Each line from the one holding "技术创新 (1105, 1154)" to the end of the data below must be output verbatim, with no other lines.

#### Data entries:
....
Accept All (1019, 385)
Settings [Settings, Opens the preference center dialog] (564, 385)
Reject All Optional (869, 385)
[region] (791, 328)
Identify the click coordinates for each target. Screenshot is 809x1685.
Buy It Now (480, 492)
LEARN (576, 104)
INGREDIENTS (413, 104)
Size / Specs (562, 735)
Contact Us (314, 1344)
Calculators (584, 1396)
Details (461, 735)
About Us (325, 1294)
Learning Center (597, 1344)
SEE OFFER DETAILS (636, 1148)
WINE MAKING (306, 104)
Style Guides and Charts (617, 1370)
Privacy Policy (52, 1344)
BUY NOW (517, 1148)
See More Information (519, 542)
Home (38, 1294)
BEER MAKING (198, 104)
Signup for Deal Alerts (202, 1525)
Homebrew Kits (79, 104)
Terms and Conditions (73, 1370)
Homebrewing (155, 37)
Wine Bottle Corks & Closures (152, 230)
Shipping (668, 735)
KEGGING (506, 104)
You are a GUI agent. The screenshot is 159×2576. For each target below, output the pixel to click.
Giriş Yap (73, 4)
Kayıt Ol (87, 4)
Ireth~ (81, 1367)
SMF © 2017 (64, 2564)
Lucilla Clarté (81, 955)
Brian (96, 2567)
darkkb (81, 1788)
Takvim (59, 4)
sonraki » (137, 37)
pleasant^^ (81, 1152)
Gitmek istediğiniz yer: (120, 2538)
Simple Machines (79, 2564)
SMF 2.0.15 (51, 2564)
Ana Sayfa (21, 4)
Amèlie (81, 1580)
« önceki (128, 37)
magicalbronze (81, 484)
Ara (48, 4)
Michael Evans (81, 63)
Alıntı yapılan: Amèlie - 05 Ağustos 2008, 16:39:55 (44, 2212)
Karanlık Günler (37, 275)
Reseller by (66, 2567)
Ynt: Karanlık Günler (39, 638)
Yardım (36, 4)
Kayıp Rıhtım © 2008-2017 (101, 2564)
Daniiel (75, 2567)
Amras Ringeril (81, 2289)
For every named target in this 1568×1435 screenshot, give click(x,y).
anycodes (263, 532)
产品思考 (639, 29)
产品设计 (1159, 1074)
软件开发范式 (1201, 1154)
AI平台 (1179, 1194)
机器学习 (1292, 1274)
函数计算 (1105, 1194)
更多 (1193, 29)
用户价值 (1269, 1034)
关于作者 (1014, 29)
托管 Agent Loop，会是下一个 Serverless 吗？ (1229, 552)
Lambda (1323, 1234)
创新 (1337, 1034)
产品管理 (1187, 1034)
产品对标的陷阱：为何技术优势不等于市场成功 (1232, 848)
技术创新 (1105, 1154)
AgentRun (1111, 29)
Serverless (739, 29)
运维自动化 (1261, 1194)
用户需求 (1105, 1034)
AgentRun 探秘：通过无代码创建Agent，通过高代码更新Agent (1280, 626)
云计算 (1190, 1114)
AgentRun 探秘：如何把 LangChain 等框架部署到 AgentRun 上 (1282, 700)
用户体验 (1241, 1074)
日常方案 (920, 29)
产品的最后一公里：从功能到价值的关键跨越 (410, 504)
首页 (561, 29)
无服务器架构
....
#### Written solution:
技术创新 (1105, 1154)
AgentRun (1111, 29)
Serverless (739, 29)
运维自动化 (1261, 1194)
用户需求 (1105, 1034)
AgentRun 探秘：通过无代码创建Agent，通过高代码更新Agent (1280, 626)
云计算 (1190, 1114)
AgentRun 探秘：如何把 LangChain 等框架部署到 AgentRun 上 (1282, 700)
用户体验 (1241, 1074)
日常方案 (920, 29)
产品的最后一公里：从功能到价值的关键跨越 (410, 504)
首页 (561, 29)
无服务器架构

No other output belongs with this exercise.